Department of Justice Seal Department of Justice
FOR IMMEDIATE RELEASE
THURSDAY, OCTOBER 21, 2004
WWW.USDOJ.GOV
CRM
(202) 514-2008
TDD (202) 514-1888

APPEALS COURT UPHOLDS DEPORTATION OF NAZI CRIMINAL


WASHINGTON, D.C. - Assistant Attorney General Christopher A. Wray of the Criminal Division announced today that a federal appeals court has affirmed an order directing the deportation of Algimantas Dailide, 82, a former resident of Brecksville, Ohio, and Gulfport, Florida, for his role in the persecution of Jews in Nazi-occupied Vilnius, Lithuania, during World War II.

The U.S. Court of Appeals for the Eleventh Circuit, sitting in Atlanta, earlier this week unanimously upheld an October 2003 ruling by the U.S. Board of Immigration Appeals, which found that in the fall of 1941, Dailide, then a member of the Nazi-sponsored Lithuanian Security Police (the Saugumas), took part in the wartime arrest of Jewish men, women and children who were attempting to escape from forced confinement in the Vilnius Jewish ghetto. A federal court in Ohio had revoked Dailide’s U.S. citizenship in 1997, after confirming his role in the arrests.

The Saugumas systematically investigated, arrested, and turned over for punishment and execution Jews who attempted to escape from the barbed-wire enclosed Vilnius ghetto, as well as any person who tried to help Jews. Jews arrested by the Saugumas were either shot at execution pits at Paneriai, a wooded area outside Vilnius - where some 50,000 Jews were murdered during the war - or were returned to the Vilnius ghetto for further confinement under inhumane conditions. Dailide joined the Saugumas in 1941 and served until 1944, when the Nazis fled Vilnius. He entered the United States in 1950, after falsely telling U.S. immigration officials that he had been a “forester” during the war.

The Eleventh Circuit found that Dailide committed specific acts of persecution, including arresting Jews who were attempting to escape from the Vilnius ghetto. The escaping Jews were taken into custody by the Saugumas, and were turned over to Nazi security forces. The court stated: “The facts reveal Dailide’s personal and direct involvement in the persecution of Jews.”

In December 2003, Dailide fled the United States for Germany while his appeal was pending. His name has been added to the federal inter-agency visa denial system, so that he may not enter this country again.

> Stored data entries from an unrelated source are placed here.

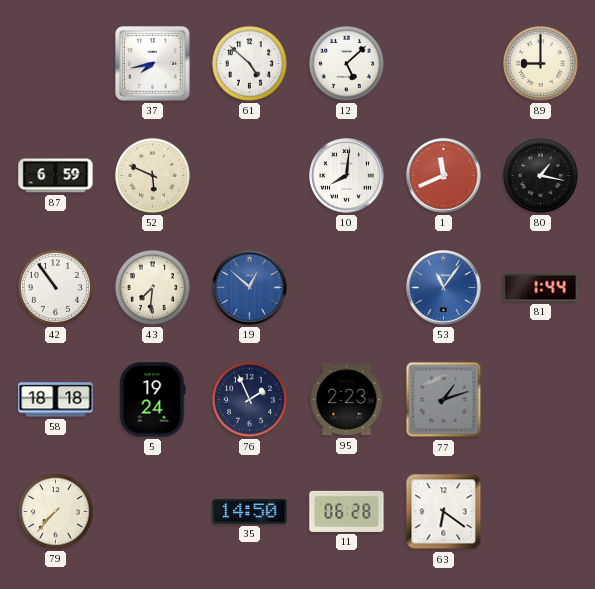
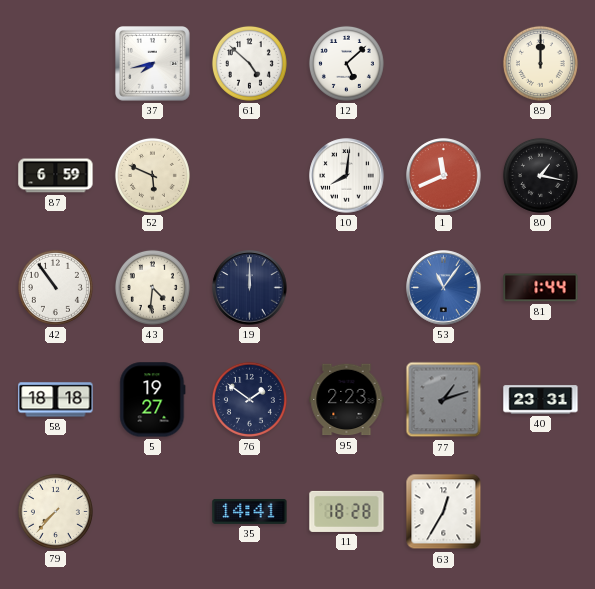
89: 9:00 -> 12:00
43: 7:31 -> 4:31
19: 12:52 -> 12:00
19 dial: blue -> navy
5: 19:24 -> 19:27
76: 1:56 -> 1:51
40: none -> 23:31
35: 14:50 -> 14:41
11: 06:28 -> 18:28
63: 6:21 -> 12:35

The case was investigated and prosecuted by the Criminal Division’s Office of Special Investigations (OSI). The Dailide appeal was litigated before the Eleventh Circuit by OSI Senior Trial Attorney Jeffrey L. Menkin. Three of Dailide’s Saugumas colleagues were previously prosecuted by OSI. In 1996, a federal court in Boston denaturalized Vilnius Saugumas Chief Aleksandras Lileikis, who fled to Lithuania and died there before his trial on genocide charges could be completed. In 1996, a federal court in Washington, DC, revoked the citizenship of Kazys Gimzauskas, Lileikis' deputy and a former resident of St. Petersburg, Florida. In February 2001, Gimzauskas was convicted by a Lithuanian court of participating in genocide. In 1998, a federal court in Tampa denaturalized Adolph Milius of St. Petersburg, who had participated with Dailide in the arrests of Jewish civilians. Milius also fled to Lithuania, where he died in 1999.

The case is a result of OSI's ongoing efforts to identify, investigate and take legal action against former participants in Nazi persecution who reside in the United States. Since OSI began operations in 1979, it has won cases against 95 individuals who assisted in Nazi persecution. In addition, more than 170 individuals who sought to enter the United States in recent years have been blocked from doing so as a result of OSI's “Watch List” program, which is enforced in cooperation with the Department of Homeland Security.